The first scenario is that despite the hiccups, it all works out in the end.
This would either mean that the Maoists start cooperating with this government, the Maoists lead a national government, or all parties strike a power-sharing deal and accept a consensus candidate. A broad package deal is then arrived at. And in the first few months of 2010, cutting short the time for public consultations, ignoring opposition from some quarters, a statute is pushed through.
For this to happen, there needs to be a dire sense of urgency across the political spectrum. Common fears--of losing their relevance, of the process collapsing, of inviting unmanageable risks--would have to drive parties to work together.
Most would consider this outlook unlikely. What could change for the parties to suddenly end up cooperating in a month or two? Will the increasingly violent Maoist agitation drive home the point about their indispensability and force a deal, or will it invite a backlash? Can GPK act ahead of his party and strike a deal with the Maoists? Do key actors within the Maoists and the NC even want a change in government before their respective conventions in January
And if we have to wait that long for a political agreement, won't we miss the May deadline anyway? How does the desire of the NC-UML to do away with the PLA before the constitution is written square with the seeming determination of the Maoists to keep the PLA till the constitution is written? Can contentious claims on federalism be reconciled in such a short time-frame?
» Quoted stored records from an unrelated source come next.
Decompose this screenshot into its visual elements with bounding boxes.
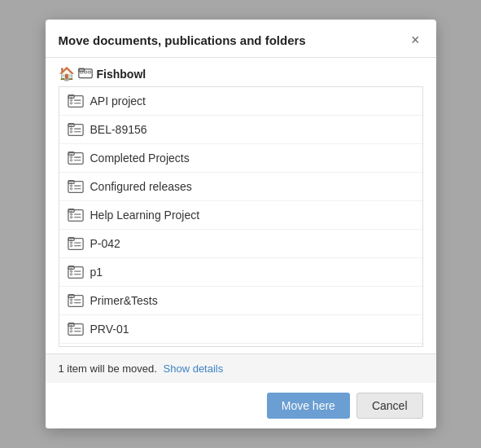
move-here-button[interactable]: Move here [267,393,350,419]
svg-point-55 [70,327,72,329]
list-item[interactable]: Primer&Tests [59,287,422,315]
project-icon [68,178,84,195]
project-icon [68,321,84,337]
list-item[interactable]: p1 [59,258,422,287]
show-details-link[interactable]: Show details [164,362,224,375]
list-item[interactable]: PRV-01 [59,315,422,344]
modal-overlay: Move documents, publications and folders… [0,0,481,448]
list-item[interactable]: P-042 [59,230,422,258]
svg-rect-1 [78,68,84,71]
modal-title: Move documents, publications and folders [59,33,306,47]
svg-point-14 [70,131,72,133]
svg-point-26 [70,188,72,190]
svg-rect-4 [88,71,90,72]
svg-point-32 [70,217,72,218]
list-item-label: BEL-89156 [90,123,147,136]
project-list[interactable]: API project BEL-89156 Completed Projects [59,86,423,347]
svg-point-8 [70,103,72,104]
modal-header: Move documents, publications and folders… [46,20,436,58]
svg-point-56 [70,331,72,332]
list-item-label: Completed Projects [90,152,190,165]
project-icon [68,292,84,309]
breadcrumb-current-folder: Fishbowl [78,66,146,81]
svg-rect-3 [84,71,86,72]
svg-point-43 [70,270,72,272]
modal-dialog: Move documents, publications and folders… [46,20,436,428]
svg-point-19 [70,156,72,158]
status-message: 1 item will be moved. [59,362,157,375]
svg-rect-2 [80,71,82,72]
svg-point-20 [70,160,72,161]
project-icon [68,207,84,223]
list-item-label: p1 [90,266,103,279]
project-icon [68,150,84,166]
list-item-label: Help Learning Project [90,209,200,222]
svg-point-13 [70,128,72,130]
list-item-label: Configured releases [90,180,192,193]
project-icon [68,93,84,109]
svg-point-31 [70,213,72,215]
list-item-label: Primer&Tests [90,294,158,307]
list-item[interactable]: API project [59,87,422,116]
svg-point-44 [70,274,72,275]
svg-point-50 [70,302,72,304]
project-icon [68,235,84,252]
cancel-button[interactable]: Cancel [356,393,423,419]
project-icon [68,264,84,280]
list-item[interactable]: BEL-89156 [59,116,422,144]
list-item[interactable]: Help Learning Project [59,201,422,230]
svg-point-25 [70,185,72,187]
breadcrumb: 🏠 Fishbowl [46,58,436,86]
status-bar: 1 item will be moved. Show details [46,354,436,383]
current-folder-name: Fishbowl [97,68,146,81]
home-icon[interactable]: 🏠 [59,66,75,81]
list-item-label: API project [90,94,146,108]
svg-point-49 [70,299,72,301]
list-item[interactable]: Untitled project [59,344,422,347]
list-item-label: P-042 [90,237,120,250]
svg-point-37 [70,242,72,244]
project-icon [68,121,84,138]
folder-icon [78,66,93,81]
modal-footer: Move here Cancel [46,383,436,428]
close-button[interactable]: × [408,31,423,49]
list-item[interactable]: Completed Projects [59,144,422,173]
svg-point-7 [70,99,72,101]
list-item-label: PRV-01 [90,323,129,336]
list-item[interactable]: Configured releases [59,173,422,201]
svg-point-38 [70,245,72,247]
This brings us to the second, more likely scenario: the May deadline will be missed.
If the big parties strike a power-sharing deal, and if the deadline is missed only because of constitutional issues, they may all get together, amend the constitution, give themselves an extension, and fulfill their mandates. But if confrontation has deepened and constitutional debates have further polarised politics, then we are stuck.
Article 64 (on the term of the CA) of the interim constitution is typical of ambiguous Nepali legalese. It seems to suggest that the CA can extend its tenure by six months in case the constitution has not been written because of the declaration of a state of emergency. Does this mean an extension can be justified only in the event of a formal emergency? What if the extension is necessary because of other factors?
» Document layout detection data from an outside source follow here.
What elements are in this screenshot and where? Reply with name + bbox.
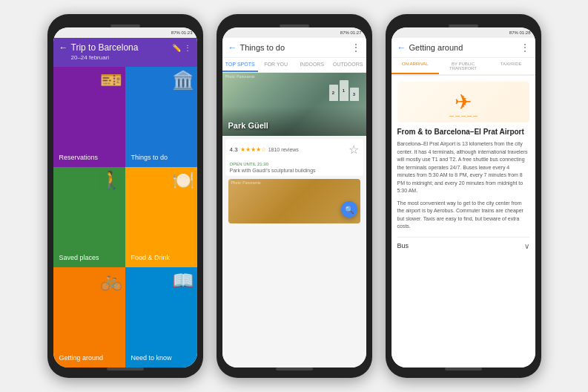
tab-taxi[interactable]: TAXI/RIDE: [487, 58, 535, 74]
dash-3: [461, 116, 466, 117]
getting-label: Getting around: [59, 354, 104, 362]
transport-tab-bar: ON ARRIVAL BY PUBLIC TRANSPORT TAXI/RIDE: [392, 58, 535, 76]
saved-label: Saved places: [59, 254, 99, 261]
plane-dashes: [397, 116, 529, 117]
photo-credit-2: Photo: Panoramio: [231, 180, 261, 185]
tab-for-you[interactable]: FOR YOU: [258, 58, 294, 72]
tab-outdoors[interactable]: OUTDOORS: [330, 58, 366, 72]
podium-1: 1: [340, 80, 348, 101]
second-image-container[interactable]: Photo: Panoramio 🔍: [225, 179, 363, 223]
open-status: OPEN UNTIL 21:30: [225, 160, 363, 168]
trip-header: ← Trip to Barcelona ✏️ ⋮ 20–24 februari: [53, 38, 197, 67]
podium-3: 3: [350, 88, 359, 101]
search-fab[interactable]: 🔍: [341, 201, 357, 218]
grid-item-getting-around[interactable]: 🚲 Getting around: [53, 267, 125, 368]
back-arrow-3-icon[interactable]: ←: [397, 42, 406, 53]
park-guell-hero[interactable]: 2 1 3 Photo: Panoramio Park Güell: [222, 73, 366, 136]
phone-3: 87% 01:28 ← Getting around ⋮ ON ARRIVAL …: [386, 14, 541, 378]
dash-2: [455, 116, 460, 117]
grid-item-saved-places[interactable]: 🚶 Saved places: [53, 167, 125, 267]
things-header: ← Things to do ⋮: [222, 38, 366, 58]
need-icon: 📖: [172, 270, 194, 291]
rating-number: 4.3: [230, 146, 238, 153]
bus-label: Bus: [397, 242, 409, 249]
reservations-icon: 🎫: [100, 70, 122, 91]
things-icon: 🏛️: [172, 70, 194, 91]
tab-public-transport[interactable]: BY PUBLIC TRANSPORT: [439, 58, 487, 74]
getting-header: ← Getting around ⋮: [392, 38, 535, 58]
photo-credit-1: Photo: Panoramio: [225, 74, 255, 79]
back-arrow-2-icon[interactable]: ←: [228, 42, 237, 53]
more-2-icon[interactable]: ⋮: [351, 42, 360, 53]
plane-icon: ✈: [455, 90, 472, 114]
phone-2-screen: 87% 01:27 ← Things to do ⋮ TOP SPOTS FOR…: [222, 27, 366, 368]
things-scroll-inner: 2 1 3 Photo: Panoramio Park Güell 4.3 ★★…: [222, 73, 366, 226]
review-count: 1810 reviews: [268, 147, 299, 152]
phone-2: 87% 01:27 ← Things to do ⋮ TOP SPOTS FOR…: [217, 14, 372, 378]
things-label: Things to do: [131, 154, 168, 161]
food-label: Food & Drink: [131, 254, 171, 261]
grid-item-reservations[interactable]: 🎫 Reservations: [53, 67, 125, 167]
getting-content: ✈ From & to Barcelona–El Prat Airport Ba…: [392, 76, 535, 368]
plane-illustration: ✈: [397, 82, 529, 122]
more-3-icon[interactable]: ⋮: [521, 42, 529, 53]
getting-icon: 🚲: [100, 270, 122, 291]
aerobus-link[interactable]: Aerobus: [434, 208, 453, 213]
stars-icon: ★★★★☆: [240, 146, 266, 153]
trip-header-top: ← Trip to Barcelona ✏️ ⋮: [59, 42, 191, 53]
phone-1: 87% 01:23 ← Trip to Barcelona ✏️ ⋮ 20–24…: [47, 14, 203, 378]
grid-item-things-to-do[interactable]: 🏛️ Things to do: [125, 67, 197, 167]
status-text-2: 87% 01:27: [340, 30, 362, 35]
dash-5: [473, 116, 478, 117]
tab-indoors[interactable]: INDOORS: [294, 58, 331, 72]
more-icon[interactable]: ⋮: [184, 44, 191, 52]
airport-body-1: Barcelona–El Prat Airport is 13 kilomete…: [397, 140, 529, 195]
status-bar-2: 87% 01:27: [222, 27, 366, 38]
park-guell-label: Park Güell: [228, 121, 268, 130]
food-icon: 🍽️: [172, 170, 194, 191]
edit-icon[interactable]: ✏️: [172, 44, 181, 52]
back-arrow-icon[interactable]: ←: [59, 42, 68, 53]
things-tab-bar: TOP SPOTS FOR YOU INDOORS OUTDOORS: [222, 58, 366, 73]
things-scroll: 2 1 3 Photo: Panoramio Park Güell 4.3 ★★…: [222, 73, 366, 368]
bus-row[interactable]: Bus ∨: [397, 237, 529, 250]
tab-top-spots[interactable]: TOP SPOTS: [222, 58, 259, 72]
trip-title: Trip to Barcelona: [71, 42, 169, 53]
airport-title: From & to Barcelona–El Prat Airport: [397, 127, 529, 137]
dash-1: [449, 116, 454, 117]
status-text-3: 87% 01:28: [509, 30, 531, 35]
tab-on-arrival[interactable]: ON ARRIVAL: [392, 58, 440, 74]
phone-1-screen: 87% 01:23 ← Trip to Barcelona ✏️ ⋮ 20–24…: [53, 27, 197, 368]
saved-icon: 🚶: [100, 170, 122, 191]
airport-body-2: The most convenient way to get to the ci…: [397, 200, 529, 231]
phone-3-screen: 87% 01:28 ← Getting around ⋮ ON ARRIVAL …: [392, 27, 535, 368]
need-label: Need to know: [131, 354, 172, 362]
grid-item-food-drink[interactable]: 🍽️ Food & Drink: [125, 167, 197, 267]
status-text-1: 87% 01:23: [171, 30, 193, 35]
trip-grid: 🎫 Reservations 🏛️ Things to do 🚶 Saved p…: [53, 67, 197, 368]
chevron-down-icon[interactable]: ∨: [524, 242, 529, 250]
grid-item-need-to-know[interactable]: 📖 Need to know: [125, 267, 197, 368]
second-hero-image: Photo: Panoramio: [228, 179, 360, 223]
status-bar-3: 87% 01:28: [392, 27, 535, 38]
bookmark-icon[interactable]: ☆: [348, 143, 359, 157]
status-bar-1: 87% 01:23: [53, 27, 197, 38]
podium-2: 2: [329, 85, 338, 101]
place-rating-row: 4.3 ★★★★☆ 1810 reviews ☆: [225, 139, 363, 160]
reservations-label: Reservations: [59, 154, 99, 161]
podium-illustration: 2 1 3: [329, 80, 359, 101]
dash-4: [467, 116, 472, 117]
things-title: Things to do: [240, 43, 348, 52]
park-guell-card[interactable]: 4.3 ★★★★☆ 1810 reviews ☆ OPEN UNTIL 21:3…: [225, 139, 363, 176]
trip-date: 20–24 februari: [59, 54, 191, 61]
getting-title: Getting around: [409, 43, 518, 52]
place-type: Park with Gaudí's sculptural buildings: [225, 168, 363, 176]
Article 143 (emergency powers) states that the president, on the recommendation of the council of ministers, can impose a state of emergency. But this has to be approved by two thirds of the legislature-parliament within a month of its imposition. This means there has to be broad, sustained political consensus on the legitimacy of such a move, even if it does not exist when the declaration is made.
Either way, we are getting into very tricky politico-legal territory.
The role of the president will be important. Many forces would like to lure the President into an extra-constitutional step. The yearning for political order might then only provide further impetus to a drastic move.
That is why there is a need for a constitutional amendment now. This will give the Maoists a face-saver, allow discussion of President Yadav's move, and break the House stalemate. More importantly, an amendment that defines and limits the presidential role will be critical for the rest of this transitional period (especially if we extend the CA's tenure).
To make it more even-handed, and take into account criticisms of how Prachanda handled the Katawal affair, the amendment could state that only governments commanding a majority can make binding recommendations on the head of state. It could also clarify the president's options if he is unsure of the government's support.
All these issues will be clarified in the future constitution. But we need to take care of the short term, too, or next May could be more dangerous than the last.